2. Reviews Tier 3 submissions for validity.
3. Resolves contradictions when two instances submit contradictory test cases.
4. Publishes signed manifests at each release.
5. Issues certification badges.
This role can be performed by the early player as a revenue-generating service, or by a neutral foundation if the ecosystem grows large enough. The revenue model: certification fees ($50K-$200K per enterprise per year). The operator does not gate access to the suite itself — the suite is available to all Agora participants because a larger suite makes the ecosystem more valuable. The operator charges for the badge, not the data.
**Summary of the loop**
Instance runs → human corrects a gate decision → new test case is abstracted and added to the local suite → periodically submitted to the collective suite → de-duplicated and verified → published in the next manifest → every other instance downloads it → future instances must pass it to earn certification → the collective suite grows → the certification becomes harder to fake → the ecosystem becomes more valuable → more instances join → more edge cases discovered.
Every component of this loop exists or is on Passepartout's roadmap except the Agora Note publishing channel. The gate stack generates the raw signal. The abstraction pass strips instance details. The local triage de-duplicates. The Agora DID provides authentication. The Merkle root provides integrity. The certification badge provides monetization.

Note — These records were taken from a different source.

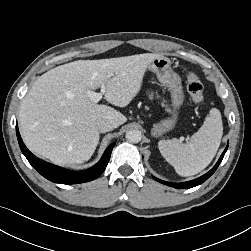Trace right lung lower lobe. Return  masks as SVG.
<instances>
[{
	"label": "right lung lower lobe",
	"mask_w": 251,
	"mask_h": 251,
	"mask_svg": "<svg viewBox=\"0 0 251 251\" xmlns=\"http://www.w3.org/2000/svg\"><path fill=\"white\" fill-rule=\"evenodd\" d=\"M16 134L18 143L22 153L28 159L29 163L46 179L60 184H78L84 183L99 177L105 170L113 147L115 143L110 144L105 150L102 158L91 168L84 171H72L61 168L59 166L45 162L35 155H33L24 145L21 136L19 134L18 126L16 124Z\"/></svg>",
	"instance_id": "right-lung-lower-lobe-1"
}]
</instances>
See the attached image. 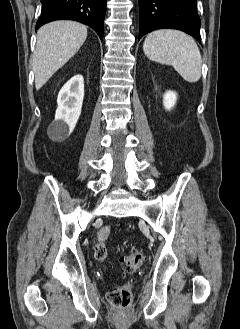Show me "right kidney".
<instances>
[{"label": "right kidney", "mask_w": 240, "mask_h": 329, "mask_svg": "<svg viewBox=\"0 0 240 329\" xmlns=\"http://www.w3.org/2000/svg\"><path fill=\"white\" fill-rule=\"evenodd\" d=\"M84 80L82 75L72 77L60 90L55 120L49 131L56 138L68 137L76 126L82 109Z\"/></svg>", "instance_id": "obj_1"}]
</instances>
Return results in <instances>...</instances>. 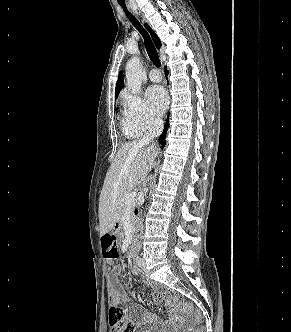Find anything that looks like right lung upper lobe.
Wrapping results in <instances>:
<instances>
[{
    "label": "right lung upper lobe",
    "mask_w": 291,
    "mask_h": 332,
    "mask_svg": "<svg viewBox=\"0 0 291 332\" xmlns=\"http://www.w3.org/2000/svg\"><path fill=\"white\" fill-rule=\"evenodd\" d=\"M145 27L148 29V31L151 34V37L155 43V46L159 49L161 47V43L160 40L158 38V36L156 35V33L149 27L148 24H145ZM124 86V79H123V74L122 72L119 73L118 76V80H117V84H116V90H115V97L118 96L120 90L122 89V87Z\"/></svg>",
    "instance_id": "cb5924a9"
}]
</instances>
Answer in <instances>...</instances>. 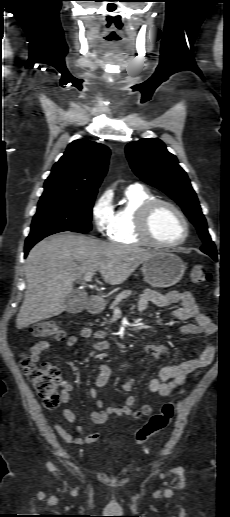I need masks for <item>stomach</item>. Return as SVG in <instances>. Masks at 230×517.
I'll use <instances>...</instances> for the list:
<instances>
[{
  "mask_svg": "<svg viewBox=\"0 0 230 517\" xmlns=\"http://www.w3.org/2000/svg\"><path fill=\"white\" fill-rule=\"evenodd\" d=\"M185 264L175 254L158 251L142 263L144 280L155 288H166L178 283L185 272Z\"/></svg>",
  "mask_w": 230,
  "mask_h": 517,
  "instance_id": "obj_1",
  "label": "stomach"
}]
</instances>
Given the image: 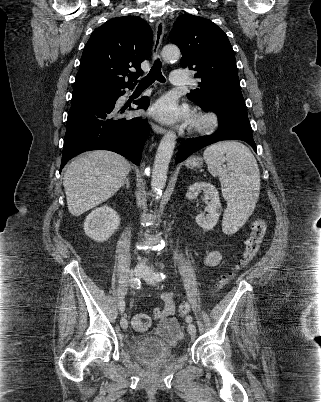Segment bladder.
<instances>
[{
  "label": "bladder",
  "instance_id": "31cf9c89",
  "mask_svg": "<svg viewBox=\"0 0 321 402\" xmlns=\"http://www.w3.org/2000/svg\"><path fill=\"white\" fill-rule=\"evenodd\" d=\"M180 339L174 344H168L156 336L155 332H148L135 340L132 353L144 364L152 367L165 366L176 358V348Z\"/></svg>",
  "mask_w": 321,
  "mask_h": 402
}]
</instances>
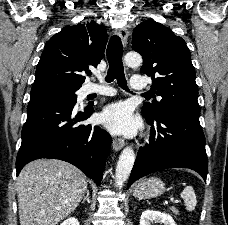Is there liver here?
Wrapping results in <instances>:
<instances>
[{
	"mask_svg": "<svg viewBox=\"0 0 228 225\" xmlns=\"http://www.w3.org/2000/svg\"><path fill=\"white\" fill-rule=\"evenodd\" d=\"M87 183L69 163L54 159L29 163L17 183L20 225H58L85 197Z\"/></svg>",
	"mask_w": 228,
	"mask_h": 225,
	"instance_id": "obj_1",
	"label": "liver"
}]
</instances>
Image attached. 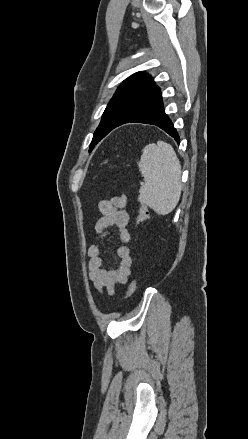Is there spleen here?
Here are the masks:
<instances>
[{
  "instance_id": "1",
  "label": "spleen",
  "mask_w": 248,
  "mask_h": 439,
  "mask_svg": "<svg viewBox=\"0 0 248 439\" xmlns=\"http://www.w3.org/2000/svg\"><path fill=\"white\" fill-rule=\"evenodd\" d=\"M138 166L144 177L138 200L158 215L172 212L182 191L181 164L173 147L164 141L145 146Z\"/></svg>"
}]
</instances>
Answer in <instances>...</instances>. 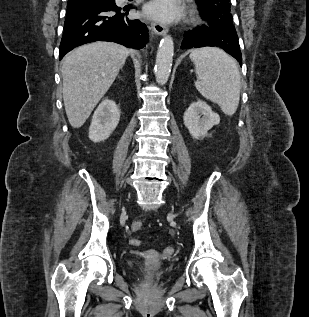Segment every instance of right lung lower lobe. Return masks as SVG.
<instances>
[{
    "label": "right lung lower lobe",
    "mask_w": 309,
    "mask_h": 317,
    "mask_svg": "<svg viewBox=\"0 0 309 317\" xmlns=\"http://www.w3.org/2000/svg\"><path fill=\"white\" fill-rule=\"evenodd\" d=\"M130 8L92 0H68L60 59L75 47L97 40L143 48L148 41V29L140 20L127 17Z\"/></svg>",
    "instance_id": "98d812e1"
}]
</instances>
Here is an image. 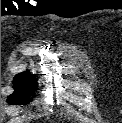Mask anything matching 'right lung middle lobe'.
I'll return each mask as SVG.
<instances>
[{
  "label": "right lung middle lobe",
  "instance_id": "right-lung-middle-lobe-1",
  "mask_svg": "<svg viewBox=\"0 0 122 123\" xmlns=\"http://www.w3.org/2000/svg\"><path fill=\"white\" fill-rule=\"evenodd\" d=\"M13 83L16 92L8 97L9 104H22L29 100L37 82L32 74L24 72L16 75Z\"/></svg>",
  "mask_w": 122,
  "mask_h": 123
}]
</instances>
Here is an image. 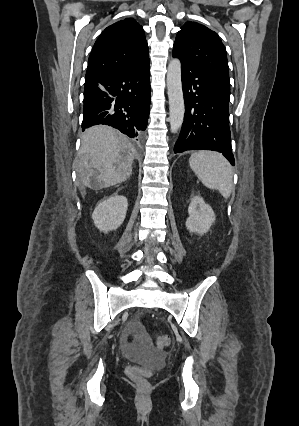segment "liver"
I'll use <instances>...</instances> for the list:
<instances>
[{"instance_id":"liver-1","label":"liver","mask_w":299,"mask_h":426,"mask_svg":"<svg viewBox=\"0 0 299 426\" xmlns=\"http://www.w3.org/2000/svg\"><path fill=\"white\" fill-rule=\"evenodd\" d=\"M136 151L119 131L104 125L87 129L81 137L77 174L85 188H106L127 180Z\"/></svg>"}]
</instances>
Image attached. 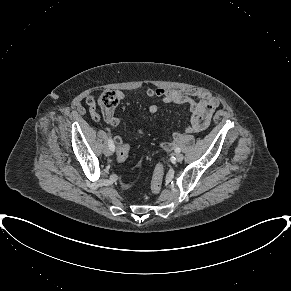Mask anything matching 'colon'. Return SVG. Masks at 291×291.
<instances>
[{"instance_id": "1", "label": "colon", "mask_w": 291, "mask_h": 291, "mask_svg": "<svg viewBox=\"0 0 291 291\" xmlns=\"http://www.w3.org/2000/svg\"><path fill=\"white\" fill-rule=\"evenodd\" d=\"M118 93L112 90L105 91L99 97V105L104 111H109L114 109L119 103ZM130 154V146L124 144L119 147L116 152V158L118 161H125ZM164 176V166L159 163L156 165L151 181V191L153 193H158L161 189Z\"/></svg>"}]
</instances>
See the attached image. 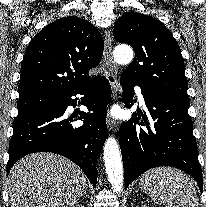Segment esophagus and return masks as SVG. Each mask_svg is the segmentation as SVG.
I'll return each instance as SVG.
<instances>
[{
	"label": "esophagus",
	"instance_id": "1",
	"mask_svg": "<svg viewBox=\"0 0 206 207\" xmlns=\"http://www.w3.org/2000/svg\"><path fill=\"white\" fill-rule=\"evenodd\" d=\"M104 58L106 61V64L109 67V70L111 71L112 76L116 79L117 78V72H118V66L116 65V63L113 60L112 57V38H111V34L109 31H106L105 33V39H104ZM117 98V91L114 88L113 89V99L114 101ZM108 128L110 131H114L116 132L119 128V122L115 121L113 119H109L108 120Z\"/></svg>",
	"mask_w": 206,
	"mask_h": 207
}]
</instances>
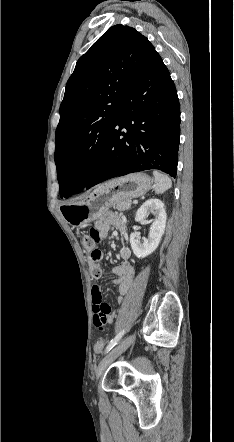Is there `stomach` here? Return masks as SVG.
<instances>
[{
  "mask_svg": "<svg viewBox=\"0 0 234 442\" xmlns=\"http://www.w3.org/2000/svg\"><path fill=\"white\" fill-rule=\"evenodd\" d=\"M151 186L152 179L147 174L132 173L95 187L83 200L61 206V212L71 225L86 224L113 204L144 195Z\"/></svg>",
  "mask_w": 234,
  "mask_h": 442,
  "instance_id": "0dacf381",
  "label": "stomach"
}]
</instances>
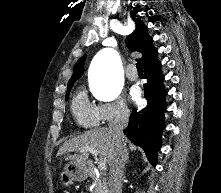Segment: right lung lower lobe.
<instances>
[{"label":"right lung lower lobe","instance_id":"right-lung-lower-lobe-1","mask_svg":"<svg viewBox=\"0 0 221 193\" xmlns=\"http://www.w3.org/2000/svg\"><path fill=\"white\" fill-rule=\"evenodd\" d=\"M161 63L144 69L145 98L148 105L142 109H134L129 117V124L124 134L135 145L144 149L151 164H157V152L161 145V130L164 127L165 97L163 87L164 76L160 73Z\"/></svg>","mask_w":221,"mask_h":193}]
</instances>
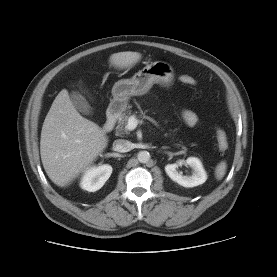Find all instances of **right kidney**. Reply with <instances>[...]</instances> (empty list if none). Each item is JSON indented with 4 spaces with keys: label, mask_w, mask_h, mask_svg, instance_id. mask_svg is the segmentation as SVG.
<instances>
[{
    "label": "right kidney",
    "mask_w": 277,
    "mask_h": 277,
    "mask_svg": "<svg viewBox=\"0 0 277 277\" xmlns=\"http://www.w3.org/2000/svg\"><path fill=\"white\" fill-rule=\"evenodd\" d=\"M111 173L112 167L108 164L91 167L83 175L80 186L84 190L95 192L103 187Z\"/></svg>",
    "instance_id": "ca27d5eb"
}]
</instances>
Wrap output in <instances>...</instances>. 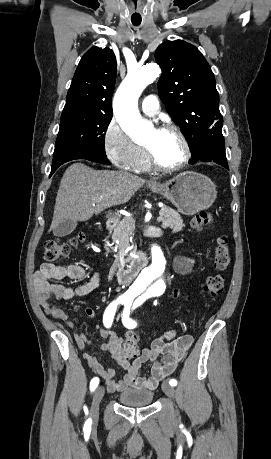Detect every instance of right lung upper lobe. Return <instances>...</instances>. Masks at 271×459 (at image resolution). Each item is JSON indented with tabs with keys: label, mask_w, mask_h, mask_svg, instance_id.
Wrapping results in <instances>:
<instances>
[{
	"label": "right lung upper lobe",
	"mask_w": 271,
	"mask_h": 459,
	"mask_svg": "<svg viewBox=\"0 0 271 459\" xmlns=\"http://www.w3.org/2000/svg\"><path fill=\"white\" fill-rule=\"evenodd\" d=\"M116 58L109 48L93 47L82 57L67 94L62 114H112Z\"/></svg>",
	"instance_id": "obj_1"
}]
</instances>
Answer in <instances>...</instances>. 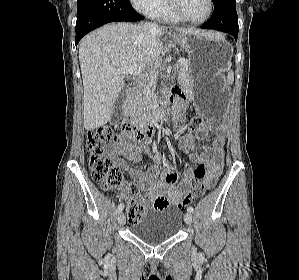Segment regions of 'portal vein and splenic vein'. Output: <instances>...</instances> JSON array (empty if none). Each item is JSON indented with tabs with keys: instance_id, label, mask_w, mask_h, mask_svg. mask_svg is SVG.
Masks as SVG:
<instances>
[{
	"instance_id": "portal-vein-and-splenic-vein-1",
	"label": "portal vein and splenic vein",
	"mask_w": 299,
	"mask_h": 280,
	"mask_svg": "<svg viewBox=\"0 0 299 280\" xmlns=\"http://www.w3.org/2000/svg\"><path fill=\"white\" fill-rule=\"evenodd\" d=\"M186 62L184 59H182L180 61V65H184ZM142 71V68L139 67L137 64L125 67L124 69H108V72L110 74H114V75H125V74H130V75H135V76H139L140 73ZM155 85V82H154Z\"/></svg>"
}]
</instances>
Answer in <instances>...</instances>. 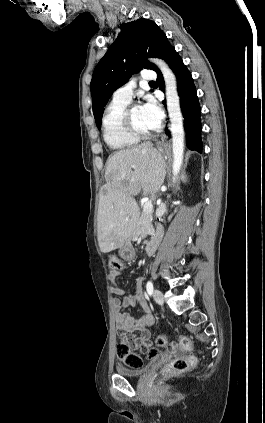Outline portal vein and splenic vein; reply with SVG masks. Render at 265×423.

Nothing in this loop requires new core Passepartout functionality. It requires the Agora protocol for inter-instance communication and a server-side aggregation process. Both are roadmap items, but neither depends on the self-driving Lisp Machine. The suite itself is the [[file:infrastructure-lock-in.org][infrastructure lock-in]] — once an enterprise has certified against it, switching to a competitor means rebuilding their compliance from scratch.